Re: Bicycle Quarterly Reviews the Love #3
Quote:
... your arms rotate forward as they go up.
Hi,
I'm at school here Jan.
Can you just clarify for me what you mean. a little diagram, or kind of explain what is rotating around what.
(or anyone else for that matter). The obvious escapes me from time to time.
PS: what length cranks were on that test bike? they look pretty long.
Re: Bicycle Quarterly Reviews the Love #3
Quote:
Originally Posted by
jimi
If my crappy memory isn't failing me... I think there was a 10cm stem on the Peg.
jimi
I use a 12cm on my stock 51cm Love. But what do I know?
Re: Bicycle Quarterly Reviews the Love #3
a 62cm peg is a bike for somebody who rides a, uh, 62cm.
you've got maybe 2cm of seatpost showing. jaysus. it's not 1962. that size bike should have about 12cm+ of post showing and a 140 stem, for fuck's sake.*
Jeez. For example, I ride a 57cm c-c. my seat height is 79cm. my reach is 59.5cm. If I was going to buy a peg, I'd get a 57, have the dealer cut the HT extension, and run a 130 stem. It would look like this bike. http://www.velocipedesalon.com/forum...tml#post183629 **
It would not be fucked up. It would work properly. peg's geo is not oddly different than any other damn race bike.
* these are just two matters of proportion of component to bike. I am not claiming that you size a bike by such proportions, rather, that a properly sized bike yields proper proportions. effect, not cause.
** where the shit goes is a result of where your hands and ass should go relative to the wheels. you don't have to be a framebuilder to know that. there's no secret handshake. "laypeople" can understand weight distribution, too. geesh.

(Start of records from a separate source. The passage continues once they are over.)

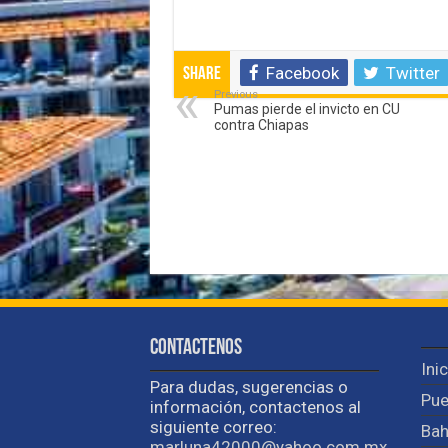
Facebook
Twitter
Share
Previous
Pumas pierde el invicto en CU
contra Chiapas
Contactenos
Ini
Para dudas, sugerencias o
Pue
información, contactenos al
siguiente correo:
Bah
marluna42000@yahoo.com.mx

Re: Bicycle Quarterly Reviews the Love #3
Crank is a 175 cm record aluminium
Re: Bicycle Quarterly Reviews the Love #3
I know I said i am at school, which means i should probably behave myself, however I have to ask a few questions that i feel could be deemed offensive. they are not meant to be. i like to have things clear in my head.
Here goes:
Did you feel the bicycle fitted the original owner well.
is there much physical difference between yourself and the owner?
what alterations to the bike did you make?
regarding the reasoning behind saddle position/frame sizing you mentioned in your post, and that you couldn't get what you wanted on a smaller frame...
did you actually go through that process before test riding the bike?
Re: Bicycle Quarterly Reviews the Love #3
Quote:
Originally Posted by
mschol17
No, but you did say, "Overall, the appeal of the Pegoretti probably lies more in the name and the story behind the brand, rather than the actual bike." Read that sentence again and tell me you're not calling into question the work of the guy who built Miguel Indurain's bikes.
It's a $3400 frame. if you don't believe that you can get similar performance for a third of the price you're in denial.
This thread makes me scratch my head a little. Tons of people coming out the woodwork to defend a bike they've never ridden.
Re: Bicycle Quarterly Reviews the Love #3
Re: Bicycle Quarterly Reviews the Love #3
I don't know, to me Jan is a helluva cyclist and I think he knows enough about what works for him to be credible. Personllay, I plan to try some of his ideas on a future bike.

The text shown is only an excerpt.